摘要

Background: Voriconazole (VCZ) serum drug levels (SDL) vary widely and are associated with increased mortality when they are below the therapeutic range for invasive aspergillosis (IA). Aim: To describe VCZ SDL in oncology pediatric patients in order to reach adequate concentrations for prophylaxis (>= 0.5 mg/L) and treatment (>= 1.0 y 2.0 mg/L) for IA and their relationship with toxicity. Patients and Methods: Retrospective analysis of VCZ SDL and toxicities recorded in oncology pediatric patients between February 2013 and November 2014. The daily dosage and SDLs were analyzed according to administration route: intravenous (IV) and oral (PO), type of therapy (prophylaxis and treatment) and patient age (< 12 y >= 12 years old). Results: 112 through levels from 26 patients were analyzed and the average age was 9.3 years-old. The SDL obtained from the IV route were 43.7%. There were more SDL >= 0.5 mg/L and >= 1.0 mg/L with the IV route than the PO route (p < 0.05). Patients younger than 12-years-old received a higher dosage than those >= 12 years old (median 18.6 and 9.2 mg/kg/d, respectively, p < 0.05). To reach SDL >= 0.5 mg/L with the PO route, a dosage of 200 mg every 12 hours showed the best results for all patients (80-100% SDL >= 0.5 mg/L).

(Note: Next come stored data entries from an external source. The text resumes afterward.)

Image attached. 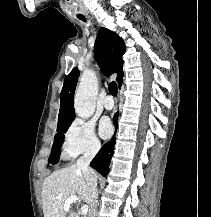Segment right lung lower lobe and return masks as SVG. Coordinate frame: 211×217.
Instances as JSON below:
<instances>
[{"instance_id": "obj_1", "label": "right lung lower lobe", "mask_w": 211, "mask_h": 217, "mask_svg": "<svg viewBox=\"0 0 211 217\" xmlns=\"http://www.w3.org/2000/svg\"><path fill=\"white\" fill-rule=\"evenodd\" d=\"M117 117L118 113L114 115V123L117 126ZM115 145V138L113 137L109 142H107L95 158L91 161L90 166L101 173L103 176H106L109 172L110 159L113 153V148Z\"/></svg>"}]
</instances>
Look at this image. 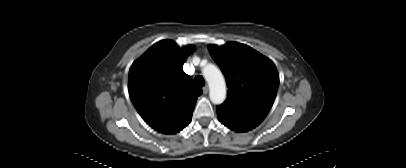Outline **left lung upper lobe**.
Returning <instances> with one entry per match:
<instances>
[{
    "mask_svg": "<svg viewBox=\"0 0 406 168\" xmlns=\"http://www.w3.org/2000/svg\"><path fill=\"white\" fill-rule=\"evenodd\" d=\"M209 51L221 68L228 87L227 99L217 109L262 122L274 103L279 85L274 63L237 42L222 47L209 45Z\"/></svg>",
    "mask_w": 406,
    "mask_h": 168,
    "instance_id": "5c2ea615",
    "label": "left lung upper lobe"
}]
</instances>
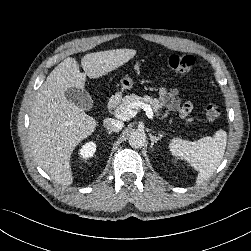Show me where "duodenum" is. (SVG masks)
<instances>
[{
    "label": "duodenum",
    "mask_w": 251,
    "mask_h": 251,
    "mask_svg": "<svg viewBox=\"0 0 251 251\" xmlns=\"http://www.w3.org/2000/svg\"><path fill=\"white\" fill-rule=\"evenodd\" d=\"M118 101H119L118 97L113 96L112 98L109 99V101L107 103V108L114 109L117 106Z\"/></svg>",
    "instance_id": "obj_1"
}]
</instances>
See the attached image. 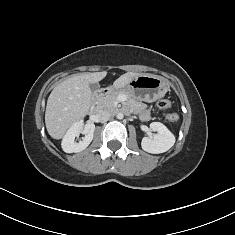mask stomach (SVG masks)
<instances>
[{
  "instance_id": "1",
  "label": "stomach",
  "mask_w": 235,
  "mask_h": 235,
  "mask_svg": "<svg viewBox=\"0 0 235 235\" xmlns=\"http://www.w3.org/2000/svg\"><path fill=\"white\" fill-rule=\"evenodd\" d=\"M123 90L134 100L153 102L166 94L168 83L160 76L141 74L133 78Z\"/></svg>"
}]
</instances>
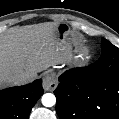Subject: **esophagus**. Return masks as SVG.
I'll list each match as a JSON object with an SVG mask.
<instances>
[{
	"mask_svg": "<svg viewBox=\"0 0 119 119\" xmlns=\"http://www.w3.org/2000/svg\"><path fill=\"white\" fill-rule=\"evenodd\" d=\"M57 87V80L53 73H48L43 79V88L46 91H53Z\"/></svg>",
	"mask_w": 119,
	"mask_h": 119,
	"instance_id": "1",
	"label": "esophagus"
}]
</instances>
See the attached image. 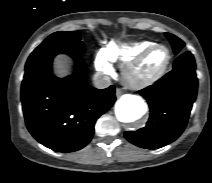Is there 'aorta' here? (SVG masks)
<instances>
[{"instance_id": "obj_1", "label": "aorta", "mask_w": 212, "mask_h": 183, "mask_svg": "<svg viewBox=\"0 0 212 183\" xmlns=\"http://www.w3.org/2000/svg\"><path fill=\"white\" fill-rule=\"evenodd\" d=\"M147 111V105L137 95H123L115 105V114L119 121L132 123L139 120Z\"/></svg>"}]
</instances>
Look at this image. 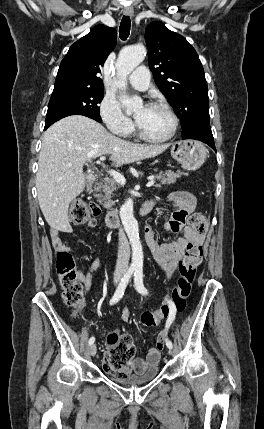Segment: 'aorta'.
<instances>
[{"instance_id": "762f6f07", "label": "aorta", "mask_w": 264, "mask_h": 429, "mask_svg": "<svg viewBox=\"0 0 264 429\" xmlns=\"http://www.w3.org/2000/svg\"><path fill=\"white\" fill-rule=\"evenodd\" d=\"M145 54L146 50L143 45L124 47L120 51L116 62L118 76L116 86L120 90H124L126 88L128 75L144 60ZM120 102L125 107L127 113H130L142 106V99L140 97H129L126 93H121ZM120 218L132 247L131 268L142 269L143 250L139 238L138 222L133 215L132 199L129 198L121 206Z\"/></svg>"}]
</instances>
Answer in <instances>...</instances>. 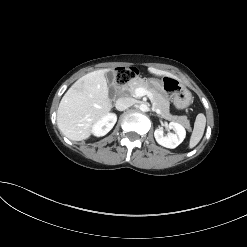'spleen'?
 Returning <instances> with one entry per match:
<instances>
[{
	"label": "spleen",
	"instance_id": "1",
	"mask_svg": "<svg viewBox=\"0 0 247 247\" xmlns=\"http://www.w3.org/2000/svg\"><path fill=\"white\" fill-rule=\"evenodd\" d=\"M206 125V117L204 114L200 113L196 117L194 124V129L189 141V148H194L201 140Z\"/></svg>",
	"mask_w": 247,
	"mask_h": 247
}]
</instances>
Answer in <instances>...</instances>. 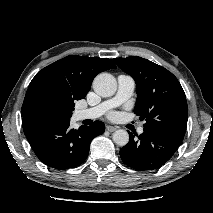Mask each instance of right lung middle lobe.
<instances>
[{"instance_id": "right-lung-middle-lobe-1", "label": "right lung middle lobe", "mask_w": 213, "mask_h": 213, "mask_svg": "<svg viewBox=\"0 0 213 213\" xmlns=\"http://www.w3.org/2000/svg\"><path fill=\"white\" fill-rule=\"evenodd\" d=\"M74 100L63 98L51 91H39L25 106L28 116L48 121H69L74 110Z\"/></svg>"}]
</instances>
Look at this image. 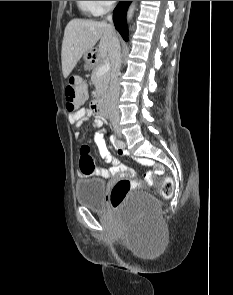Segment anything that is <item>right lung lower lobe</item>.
Instances as JSON below:
<instances>
[{
    "instance_id": "98d812e1",
    "label": "right lung lower lobe",
    "mask_w": 233,
    "mask_h": 295,
    "mask_svg": "<svg viewBox=\"0 0 233 295\" xmlns=\"http://www.w3.org/2000/svg\"><path fill=\"white\" fill-rule=\"evenodd\" d=\"M131 1H121L113 11L114 24L124 40H128L126 11Z\"/></svg>"
}]
</instances>
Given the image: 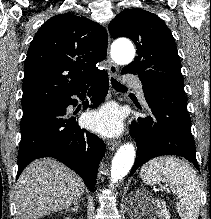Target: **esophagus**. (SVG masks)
Returning <instances> with one entry per match:
<instances>
[{"label": "esophagus", "mask_w": 211, "mask_h": 219, "mask_svg": "<svg viewBox=\"0 0 211 219\" xmlns=\"http://www.w3.org/2000/svg\"><path fill=\"white\" fill-rule=\"evenodd\" d=\"M109 41H110V38H109ZM108 50H109V45H108ZM107 61H108L109 75L112 77H116L118 75V66L111 60L110 55H109V51L107 52ZM118 145H119V141H108L107 142V149L109 151H113L118 147Z\"/></svg>", "instance_id": "34e87169"}]
</instances>
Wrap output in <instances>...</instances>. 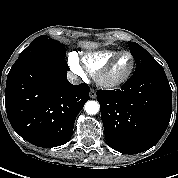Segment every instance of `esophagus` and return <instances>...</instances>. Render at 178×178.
I'll use <instances>...</instances> for the list:
<instances>
[{
	"label": "esophagus",
	"instance_id": "esophagus-1",
	"mask_svg": "<svg viewBox=\"0 0 178 178\" xmlns=\"http://www.w3.org/2000/svg\"><path fill=\"white\" fill-rule=\"evenodd\" d=\"M89 94H90V98L92 99H95L97 97V93L94 89H91Z\"/></svg>",
	"mask_w": 178,
	"mask_h": 178
}]
</instances>
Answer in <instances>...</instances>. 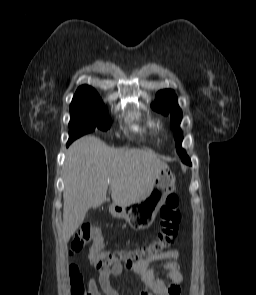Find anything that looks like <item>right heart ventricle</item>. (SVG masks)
Returning <instances> with one entry per match:
<instances>
[{
  "label": "right heart ventricle",
  "mask_w": 256,
  "mask_h": 295,
  "mask_svg": "<svg viewBox=\"0 0 256 295\" xmlns=\"http://www.w3.org/2000/svg\"><path fill=\"white\" fill-rule=\"evenodd\" d=\"M147 126H150V127L154 126V122L151 121V120H148V121H147ZM138 127H139V126H135V128H138Z\"/></svg>",
  "instance_id": "e07e8e85"
}]
</instances>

With an IV dosage between 14 and 20 mg/kg/day in patients >= 12-years old, 80% of the SDL were >= 1 mg/L and >= 2 mg/L. Inpatients younger than 12-year-old, dosages between 8-30 mg/kg/day showed similar results (50-63% of SDL >= 1 mg/L, and 36-40% of SDL >= 2 mg/L). Eight patients (30.8%) presented an adverse drug reaction and no relationship with the SDL was found. Conclusion:A VCZ standard dosage of 200 mg every 12 hours PO showed the best results for IA prophylaxis in all patients. Patients younger than 12-years-old would require higher dosages than the doses used in this study to attain adequate SDL for IA treatment. No relation with SDL and adverse reactions was found.